Your answer must be the exact lines of the listing below that run from the line with "Decompose this screenshot" to the line with "Find all labels, buttons, inputs, and", ends included, and no pictures.

**Task data:**
---+---

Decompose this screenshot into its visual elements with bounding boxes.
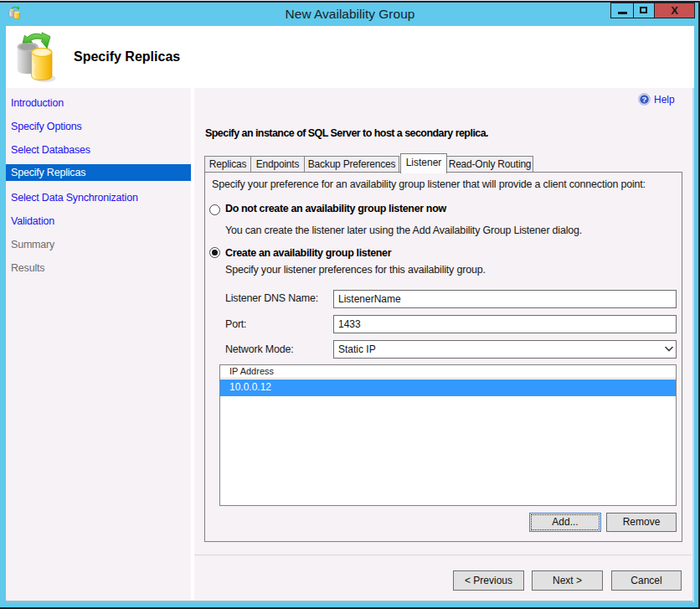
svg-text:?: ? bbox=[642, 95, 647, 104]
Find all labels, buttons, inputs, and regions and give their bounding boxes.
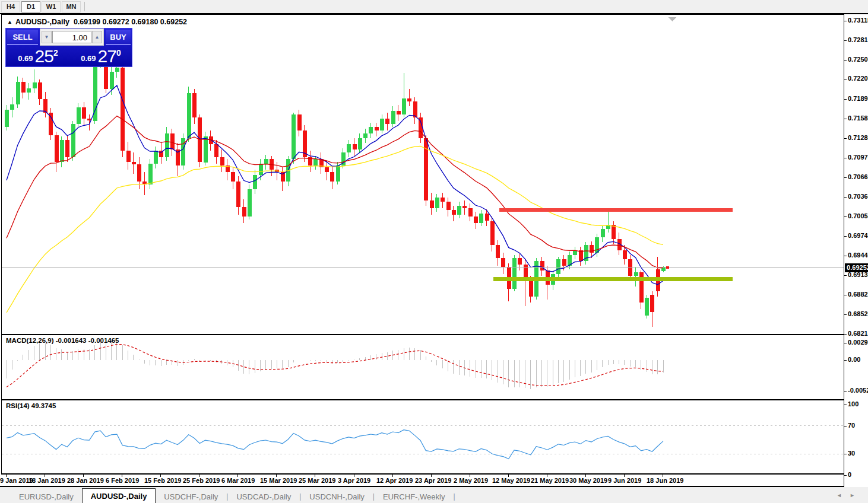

---+---

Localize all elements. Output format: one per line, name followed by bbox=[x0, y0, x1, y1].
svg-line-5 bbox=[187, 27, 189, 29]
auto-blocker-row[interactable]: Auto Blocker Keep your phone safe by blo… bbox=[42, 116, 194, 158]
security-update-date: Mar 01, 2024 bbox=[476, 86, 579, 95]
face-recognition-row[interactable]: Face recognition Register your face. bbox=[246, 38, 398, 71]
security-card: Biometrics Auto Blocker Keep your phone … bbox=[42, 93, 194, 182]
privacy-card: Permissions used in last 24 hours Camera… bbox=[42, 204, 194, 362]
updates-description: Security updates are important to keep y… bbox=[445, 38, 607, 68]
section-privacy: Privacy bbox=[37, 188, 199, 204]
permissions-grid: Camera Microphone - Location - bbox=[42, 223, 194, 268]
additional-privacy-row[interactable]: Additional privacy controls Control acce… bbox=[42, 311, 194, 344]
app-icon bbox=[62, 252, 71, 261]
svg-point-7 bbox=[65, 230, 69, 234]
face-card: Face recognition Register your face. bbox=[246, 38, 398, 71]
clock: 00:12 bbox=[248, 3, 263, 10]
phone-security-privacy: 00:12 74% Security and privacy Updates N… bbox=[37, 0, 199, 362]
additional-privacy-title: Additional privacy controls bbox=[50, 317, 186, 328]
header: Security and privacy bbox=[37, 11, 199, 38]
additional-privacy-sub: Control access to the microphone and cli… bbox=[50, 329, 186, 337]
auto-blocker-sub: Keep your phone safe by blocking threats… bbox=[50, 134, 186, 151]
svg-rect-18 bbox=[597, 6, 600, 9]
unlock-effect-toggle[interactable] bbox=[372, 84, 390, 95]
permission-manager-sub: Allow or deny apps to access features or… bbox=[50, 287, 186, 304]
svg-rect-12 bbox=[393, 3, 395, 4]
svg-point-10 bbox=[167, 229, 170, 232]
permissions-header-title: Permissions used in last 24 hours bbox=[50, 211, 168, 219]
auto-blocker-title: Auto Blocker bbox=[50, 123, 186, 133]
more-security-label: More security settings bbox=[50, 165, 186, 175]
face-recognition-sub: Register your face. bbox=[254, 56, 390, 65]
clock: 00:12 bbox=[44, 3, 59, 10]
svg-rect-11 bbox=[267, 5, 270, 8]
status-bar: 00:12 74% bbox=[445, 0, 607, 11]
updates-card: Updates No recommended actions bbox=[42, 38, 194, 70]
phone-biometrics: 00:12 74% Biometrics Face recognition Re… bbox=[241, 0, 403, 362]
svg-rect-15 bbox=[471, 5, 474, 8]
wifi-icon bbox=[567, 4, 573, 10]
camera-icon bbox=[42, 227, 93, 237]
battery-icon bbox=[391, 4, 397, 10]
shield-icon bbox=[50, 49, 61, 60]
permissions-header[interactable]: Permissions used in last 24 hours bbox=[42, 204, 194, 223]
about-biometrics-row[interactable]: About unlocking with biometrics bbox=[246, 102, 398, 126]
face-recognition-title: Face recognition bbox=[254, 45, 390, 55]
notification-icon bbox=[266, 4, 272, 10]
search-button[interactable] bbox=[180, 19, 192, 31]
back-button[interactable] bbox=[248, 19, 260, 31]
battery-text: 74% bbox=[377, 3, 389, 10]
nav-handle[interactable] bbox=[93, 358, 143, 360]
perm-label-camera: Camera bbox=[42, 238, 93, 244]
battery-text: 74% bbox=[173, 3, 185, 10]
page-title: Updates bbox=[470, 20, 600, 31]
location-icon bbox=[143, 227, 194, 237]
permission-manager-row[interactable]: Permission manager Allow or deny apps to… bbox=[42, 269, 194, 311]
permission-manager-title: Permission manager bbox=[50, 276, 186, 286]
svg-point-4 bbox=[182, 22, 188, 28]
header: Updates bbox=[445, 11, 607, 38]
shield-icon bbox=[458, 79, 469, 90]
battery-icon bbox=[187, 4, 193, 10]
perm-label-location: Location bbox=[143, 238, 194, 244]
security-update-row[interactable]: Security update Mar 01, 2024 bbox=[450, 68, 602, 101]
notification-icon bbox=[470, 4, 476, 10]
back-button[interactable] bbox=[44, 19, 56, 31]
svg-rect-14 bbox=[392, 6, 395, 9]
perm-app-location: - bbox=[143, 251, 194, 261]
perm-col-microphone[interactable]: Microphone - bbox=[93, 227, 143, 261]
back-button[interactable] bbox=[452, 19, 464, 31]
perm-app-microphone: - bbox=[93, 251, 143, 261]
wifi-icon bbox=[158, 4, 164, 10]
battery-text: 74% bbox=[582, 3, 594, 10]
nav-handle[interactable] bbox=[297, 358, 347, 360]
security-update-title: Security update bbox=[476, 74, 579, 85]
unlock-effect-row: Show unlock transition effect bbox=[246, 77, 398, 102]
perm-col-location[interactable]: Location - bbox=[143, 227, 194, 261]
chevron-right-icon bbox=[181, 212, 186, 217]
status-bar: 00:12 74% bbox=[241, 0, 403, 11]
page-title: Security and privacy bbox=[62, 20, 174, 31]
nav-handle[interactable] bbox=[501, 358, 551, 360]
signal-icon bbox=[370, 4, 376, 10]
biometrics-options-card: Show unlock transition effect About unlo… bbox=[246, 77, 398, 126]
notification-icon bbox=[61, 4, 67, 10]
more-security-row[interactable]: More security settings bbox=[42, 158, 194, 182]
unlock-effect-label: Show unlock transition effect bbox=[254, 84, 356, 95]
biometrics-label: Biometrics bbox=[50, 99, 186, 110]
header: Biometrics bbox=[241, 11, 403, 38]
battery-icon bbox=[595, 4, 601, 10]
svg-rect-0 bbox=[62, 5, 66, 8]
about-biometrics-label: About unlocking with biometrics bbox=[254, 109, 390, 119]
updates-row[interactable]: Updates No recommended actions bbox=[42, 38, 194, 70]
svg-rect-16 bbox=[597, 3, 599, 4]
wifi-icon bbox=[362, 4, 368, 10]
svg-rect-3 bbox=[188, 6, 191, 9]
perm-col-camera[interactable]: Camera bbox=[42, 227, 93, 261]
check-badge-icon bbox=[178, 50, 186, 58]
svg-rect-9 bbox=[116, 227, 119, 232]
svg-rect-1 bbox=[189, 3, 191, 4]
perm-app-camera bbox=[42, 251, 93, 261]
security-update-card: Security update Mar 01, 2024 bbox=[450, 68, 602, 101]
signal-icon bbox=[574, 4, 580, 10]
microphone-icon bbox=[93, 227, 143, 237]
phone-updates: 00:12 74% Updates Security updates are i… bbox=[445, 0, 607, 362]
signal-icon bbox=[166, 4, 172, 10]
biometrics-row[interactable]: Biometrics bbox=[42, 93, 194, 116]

---+---

**Finished exercise:**
Decompose this screenshot into its visual elements with bounding boxes.
svg-text:?: ? bbox=[642, 95, 647, 104]
Find all labels, buttons, inputs, and regions and give their bounding boxes.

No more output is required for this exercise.